Monday, September 20, 2010

Oh, man! I haven't thought about these in ages!

I only ever saw one issue of this back 1992 at a chain bookstore in the Inland Center mall in San Bernadino. I'd completely forgotten about it until tonight. The Acaeum rules.

Now I wonder how I can find myself some copies. eBay seems to be no help at all.

Friday, September 17, 2010

Imagining D&D, courtesy of Grognardia.

James Maliszewski at Grognardia asks "When you think about Dungeons & Dragons, the cover of what product comes first to mind?"

For me, that's easy. It's the first D&D book I ever owned, read, and used. Although I'd argue this particular cover pretty much perfectly depicts the game under any circumstances.

Runner-up? It has to be the Player's Handbook. No contest.
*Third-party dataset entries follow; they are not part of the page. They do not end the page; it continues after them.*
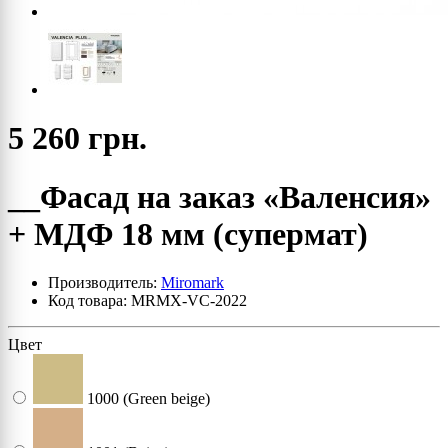
5 260 грн.
__Фасад на заказ «Валенсия»
+ МДФ 18 мм (супермат)
Производитель:
Miromark
Код товара: MRMX-VC-2022
Цвет
1000 (Green beige)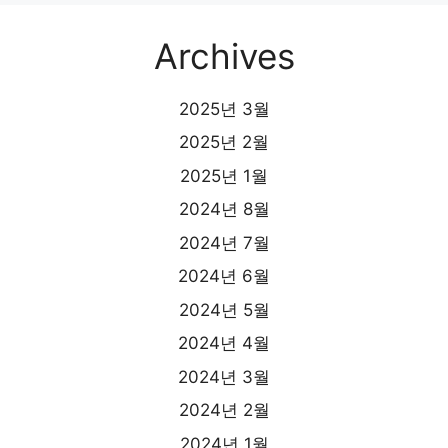
Archives
2025년 3월
2025년 2월
2025년 1월
2024년 8월
2024년 7월
2024년 6월
2024년 5월
2024년 4월
2024년 3월
2024년 2월
2024년 1월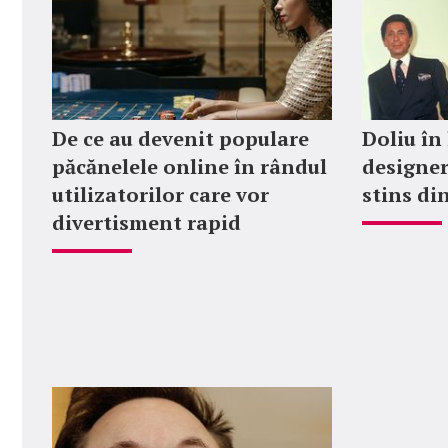
De ce au devenit populare
Doliu în
păcănelele online în rândul
designer
utilizatorilor care vor
stins din
divertisment rapid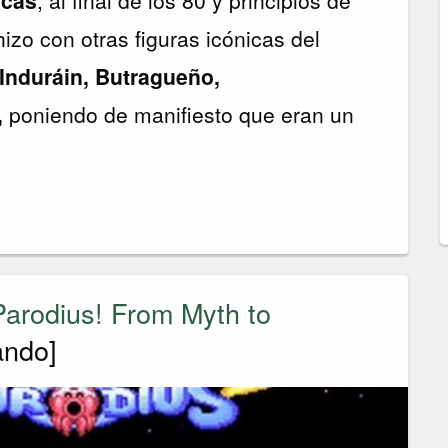
hizo con otras figuras icónicas del
Induráin, Butragueño,
,
poniendo de manifiesto que eran un
.
arodius! From Myth to
ando]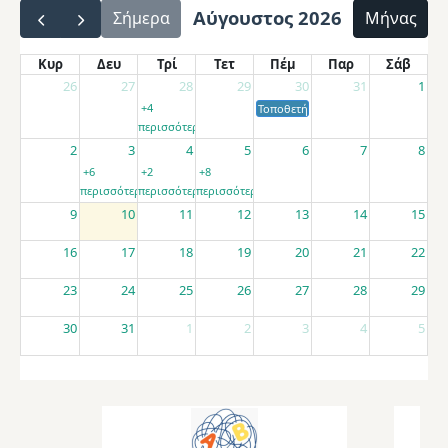
Αύγουστος 2026
Σήμερα
Μήνας
Κυρ
Δευ
Τρί
Τετ
Πέμ
Παρ
Σάβ
26
27
28
29
30
31
1
+4
Τοποθετήσεις αποσπασμένων εκπαιδ
περισσότερα
2
3
4
5
6
7
8
+6
+2
+8
περισσότερα
περισσότερα
περισσότερα
9
10
11
12
13
14
15
16
17
18
19
20
21
22
23
24
25
26
27
28
29
30
31
1
2
3
4
5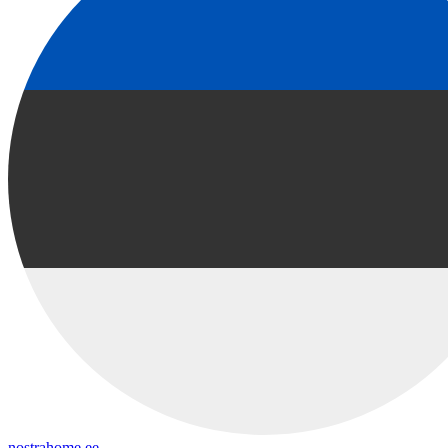
nostrahome.ee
And if had to ask "Which one?", you're probably at the wrong blog.

Anyway, to make up for boring you all with the two most obvious choices ever, I'll close with some of my favorite Dragon Magazine covers from when I was first getting into the game. These are pretty much guaranteed to be unique choices, since most of the Dragon nostalgia is focused on its early years. I imagine a lot of old school players weren't even reading Dragon during the 90s.

For me, the best covers were more than just portraits. They had a great in media res quality that made you feel like you were looking through a window into a fantasy world where something marvelous was happening. And they practically forced you to ask questions. Who are these people (and/or creatures)? What are they doing? What do they want? What is this place I'm seeing and what would I find if I could visit it? Certainly, I've gone back and read many great Dragon issues that pre-date my early 90s start in the hobby, but these are some of the covers that I'll always remember best.